[RECORDS FOR THIS EXERCISE — start]

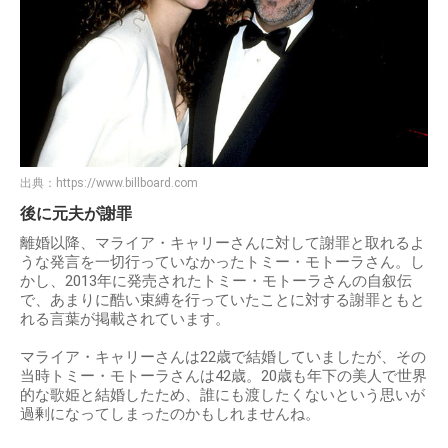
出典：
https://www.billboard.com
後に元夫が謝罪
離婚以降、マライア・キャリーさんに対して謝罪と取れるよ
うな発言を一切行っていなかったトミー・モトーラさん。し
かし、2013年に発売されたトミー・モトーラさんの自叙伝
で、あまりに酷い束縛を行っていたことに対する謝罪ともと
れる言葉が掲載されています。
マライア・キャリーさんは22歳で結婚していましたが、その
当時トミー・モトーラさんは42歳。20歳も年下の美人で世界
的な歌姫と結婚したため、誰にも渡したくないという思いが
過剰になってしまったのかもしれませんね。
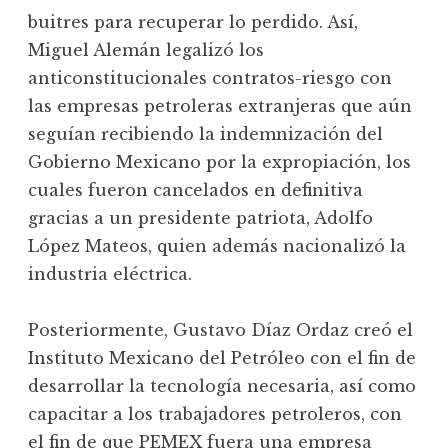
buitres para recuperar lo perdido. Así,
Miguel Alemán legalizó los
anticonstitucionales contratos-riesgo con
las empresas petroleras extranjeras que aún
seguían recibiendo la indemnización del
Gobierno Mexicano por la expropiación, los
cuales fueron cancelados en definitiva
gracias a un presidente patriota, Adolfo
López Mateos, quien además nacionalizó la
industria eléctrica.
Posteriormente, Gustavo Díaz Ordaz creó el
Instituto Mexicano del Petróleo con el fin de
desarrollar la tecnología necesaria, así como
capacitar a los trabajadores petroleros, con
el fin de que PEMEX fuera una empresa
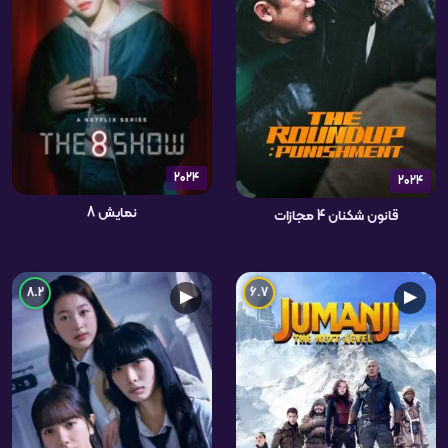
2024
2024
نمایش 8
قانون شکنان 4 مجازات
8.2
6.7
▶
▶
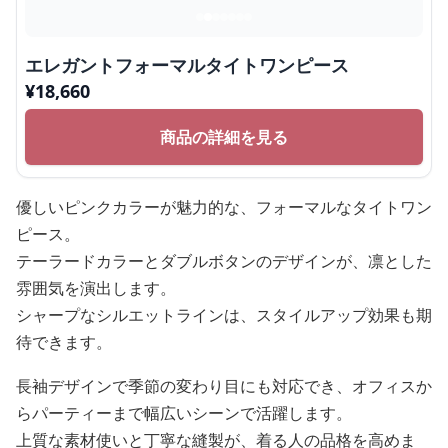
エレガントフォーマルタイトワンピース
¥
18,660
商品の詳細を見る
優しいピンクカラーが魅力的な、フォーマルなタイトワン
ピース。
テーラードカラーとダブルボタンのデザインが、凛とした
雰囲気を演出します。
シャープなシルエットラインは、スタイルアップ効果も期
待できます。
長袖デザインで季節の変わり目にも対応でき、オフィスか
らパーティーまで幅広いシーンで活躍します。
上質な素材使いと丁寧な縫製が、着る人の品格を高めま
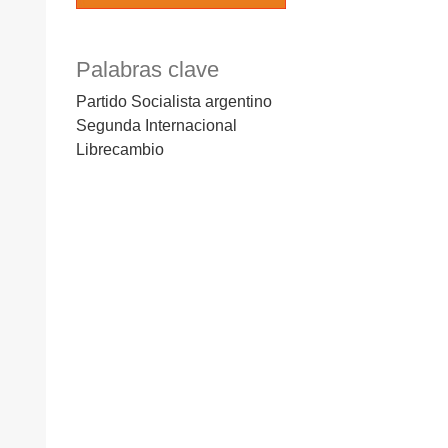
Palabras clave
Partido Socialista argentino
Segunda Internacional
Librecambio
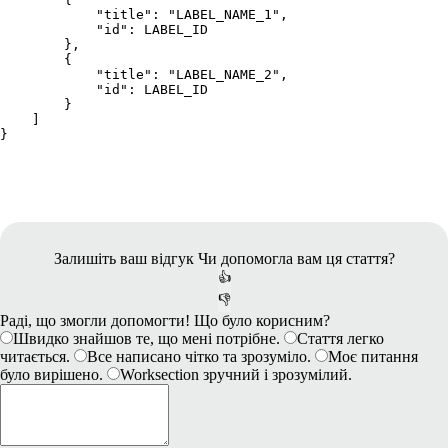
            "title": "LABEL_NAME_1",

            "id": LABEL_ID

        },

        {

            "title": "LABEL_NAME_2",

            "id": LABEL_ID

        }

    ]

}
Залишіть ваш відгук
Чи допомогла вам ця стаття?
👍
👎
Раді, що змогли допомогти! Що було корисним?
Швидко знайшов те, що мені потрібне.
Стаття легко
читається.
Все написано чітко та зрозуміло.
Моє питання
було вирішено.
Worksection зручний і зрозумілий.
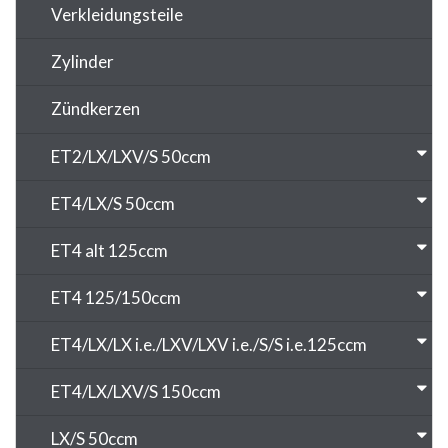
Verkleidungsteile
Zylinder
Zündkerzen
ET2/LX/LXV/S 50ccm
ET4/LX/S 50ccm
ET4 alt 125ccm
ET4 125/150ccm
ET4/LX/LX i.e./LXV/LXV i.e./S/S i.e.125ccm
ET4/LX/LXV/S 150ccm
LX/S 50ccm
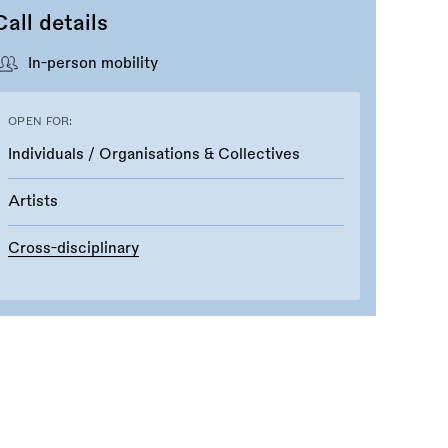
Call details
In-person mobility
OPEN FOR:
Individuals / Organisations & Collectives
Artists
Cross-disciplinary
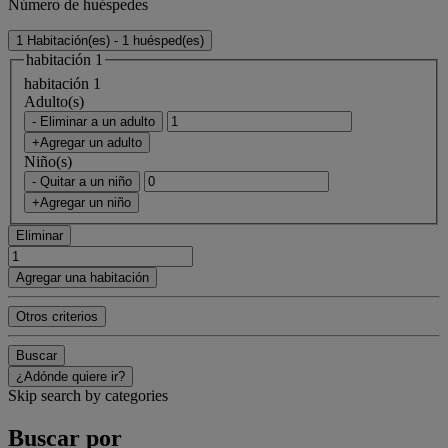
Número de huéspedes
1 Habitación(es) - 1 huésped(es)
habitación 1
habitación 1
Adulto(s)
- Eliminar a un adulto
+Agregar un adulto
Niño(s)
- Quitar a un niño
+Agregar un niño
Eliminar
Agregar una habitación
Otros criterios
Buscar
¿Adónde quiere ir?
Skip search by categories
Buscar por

[RECORDS FOR THIS EXERCISE — finish]

- _DIRECTIONS_:
From the entries above, show each line that includes the string "Agregar".

- _ANSWER BELOW_:
+Agregar un adulto
+Agregar un niño
Agregar una habitación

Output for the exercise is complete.